The Discovery Institute has long had an interest in promoting itself at Southern Methodist University in Dallas, Texas. An early meeting held there featured several of the future DI CRSC Fellows a few years before the 1996 establishment of the CRSC. More recently, the DI tried to browbeat SMU faculty into validating a dog-and-pony show that would put an official imprimatur on DI Fellows appearing there. And in current events, the DI put on an event on September 23rd sponsored by Victory Campus Ministries at the SMU campus, but have been outraged, yes, outraged, by the critical reception they received from various of the SMU faculty.
Lecturer John G. Wise has put up perhaps the most extensive critiques of the DI’s presentation and co-authored a letter to the SMU campus paper, eliciting DI responses from Casey Luskin (1, 2) and a joint response from several of the DI CSC Fellows.
Wise pointed out problems like the claim that stuff published in ‘Bio-complexity’ meets the standard of peer-reviewed literature.
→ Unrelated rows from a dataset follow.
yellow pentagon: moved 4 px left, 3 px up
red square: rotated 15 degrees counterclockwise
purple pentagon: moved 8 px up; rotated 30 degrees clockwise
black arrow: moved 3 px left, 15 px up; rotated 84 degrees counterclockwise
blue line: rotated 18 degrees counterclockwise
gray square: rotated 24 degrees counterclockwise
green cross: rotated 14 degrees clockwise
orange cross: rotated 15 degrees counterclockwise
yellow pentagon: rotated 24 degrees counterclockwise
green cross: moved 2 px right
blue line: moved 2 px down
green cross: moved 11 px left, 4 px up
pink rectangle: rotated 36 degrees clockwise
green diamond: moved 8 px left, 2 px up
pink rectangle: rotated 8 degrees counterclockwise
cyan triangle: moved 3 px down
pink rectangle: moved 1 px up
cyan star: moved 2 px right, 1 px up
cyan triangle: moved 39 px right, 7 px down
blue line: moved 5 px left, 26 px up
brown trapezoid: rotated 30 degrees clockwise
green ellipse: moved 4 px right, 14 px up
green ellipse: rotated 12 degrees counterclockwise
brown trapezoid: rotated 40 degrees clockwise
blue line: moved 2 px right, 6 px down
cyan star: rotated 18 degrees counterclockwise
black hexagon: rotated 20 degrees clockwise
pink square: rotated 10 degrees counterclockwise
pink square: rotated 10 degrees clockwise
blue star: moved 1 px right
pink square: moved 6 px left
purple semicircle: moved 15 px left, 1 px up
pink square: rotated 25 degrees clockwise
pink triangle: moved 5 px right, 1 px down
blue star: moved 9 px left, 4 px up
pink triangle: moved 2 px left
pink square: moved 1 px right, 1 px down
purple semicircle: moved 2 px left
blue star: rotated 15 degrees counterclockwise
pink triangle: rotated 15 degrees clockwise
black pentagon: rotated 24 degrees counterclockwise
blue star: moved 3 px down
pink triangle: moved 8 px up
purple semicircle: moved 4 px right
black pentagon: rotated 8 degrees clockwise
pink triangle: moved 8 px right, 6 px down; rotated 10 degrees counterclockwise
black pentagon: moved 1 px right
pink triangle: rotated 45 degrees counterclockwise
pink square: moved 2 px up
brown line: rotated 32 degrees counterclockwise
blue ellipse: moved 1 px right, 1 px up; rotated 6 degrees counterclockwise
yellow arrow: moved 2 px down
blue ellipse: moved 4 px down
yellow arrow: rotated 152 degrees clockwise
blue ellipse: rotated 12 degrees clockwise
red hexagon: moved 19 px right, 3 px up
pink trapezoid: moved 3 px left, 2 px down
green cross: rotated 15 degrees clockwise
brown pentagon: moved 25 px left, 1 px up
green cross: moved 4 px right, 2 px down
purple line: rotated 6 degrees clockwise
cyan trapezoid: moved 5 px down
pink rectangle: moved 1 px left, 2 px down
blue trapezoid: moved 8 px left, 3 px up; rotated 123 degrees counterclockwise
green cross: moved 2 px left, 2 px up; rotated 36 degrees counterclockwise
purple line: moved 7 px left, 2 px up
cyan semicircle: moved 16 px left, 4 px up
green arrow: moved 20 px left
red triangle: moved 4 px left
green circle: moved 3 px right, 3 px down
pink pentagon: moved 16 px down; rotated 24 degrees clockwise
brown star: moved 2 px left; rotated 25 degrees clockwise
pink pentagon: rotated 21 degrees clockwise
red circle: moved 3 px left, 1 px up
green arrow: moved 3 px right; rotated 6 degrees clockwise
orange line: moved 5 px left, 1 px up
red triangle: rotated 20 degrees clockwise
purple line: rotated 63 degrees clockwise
Ouch.
Associate Professor Mark Chancey published a letter in the SMU campus paper discussing some of the reasons that the DI doesn’t get a unanimous vote of approval from the SMU faculty despite the religious background of the university. Chancey reviews some of the history of the DI and its enthusiasm for SMU.
Unfortunately, the Discovery Institute has a track record of using SMU’s prestige and academic reputation to bolster its own claims to legitimacy. Consider this quote from Phillip E. Johnson, a chief ID architect: “The movement we now call the Wedge made its public debut at a conference of scientists and philosophers held at Southern Methodist University in March 1992.”
Johnson goes on to characterize that conference as “a respectable academic gathering.” This language implies that SMU sponsored an academic conference in which ID proponents participated as full-fledged scholars. In fact, the 1992 event, too, was sponsored not by any academic unit of the university but by a campus ministry-a detail conspicuously absent from Johnson’s description.
Yes, annoying details like that often go missing in the DI propaganda. Not getting the official recognition they want from SMU and getting unwelcome critical attention of SMU faculty just doesn’t sit well with the DI.